Sirius chuckled. She was different than he’d been when he was her age, that much was true. But it was refreshing to see something different. Most Iriliean knights were very stuck up, especially early on. They knew this technique and that technique, had studied under this master or that, had a gleaming gem-encrusted hilt for their sword, were prepared to see men die, and so on. Once he’d heard a kid gloat about how proficient he’d grown at slicing goats. Some of the older knights laughed about how great of a butcher he should be, but he wound up being trained nonetheless. Someone in his family had, apparently, too much wealth on their hands.
But to hear someone admit that they want to learn was refreshing. It was rare. Or maybe he just hadn’t been listening. He’d never actually trained an apprentice, and there were some higher-ups breathing on his neck to produce an “heir”. He couldn’t take a female apprentice, however, so he would have to let the girl down gently. Still, she had promise. Purpose, even. Then again, she’d also just leveled a man to the ground. Then again, he’d done worse. A terrible predicament, really. So, Sirius opened his mouth to deliver the bad news.

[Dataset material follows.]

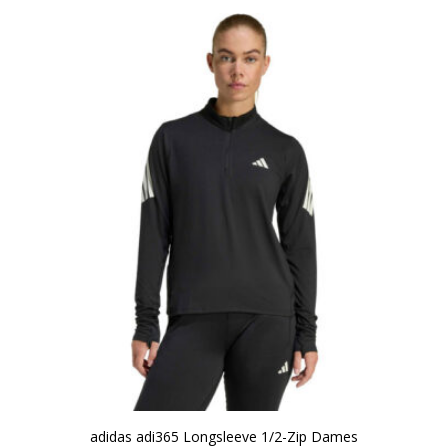
adidas adi365 Longsleeve 1/2-Zip Dames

And, just then, his back started to ache.
The words came out as a mumble just barely under the breath.
“Tell you what. I need to gather some provisions. If you help me lug some of the stuff around, I’ll help you with your form. But that’s about it.”
Someone as persistent as her would probably follow along, accept the deal, and try to negotiate something better later. Easier to break the news without breaking his back. So, Sirius turned around, trying his best not to showcase his old age. His walk was still confident, filled with all the luster of an aged knight. Of course, part of him felt off giving a show, but knights were supposed to look their best. Or something like that.
Sirius weaved through the capital with expert direction. He’d been here many times. It was, arguably, his home. Of course, a nomadic lifestyle like his negated any real roots, but he had friends here. He returned his orders here. Wasn’t that what a home was? Sirius grumbled in his mind, knowing full well that the answer was no. He didn’t turn to face the village girl. With luck, she’d have sought out someone younger. That’d take a load of guilt off him.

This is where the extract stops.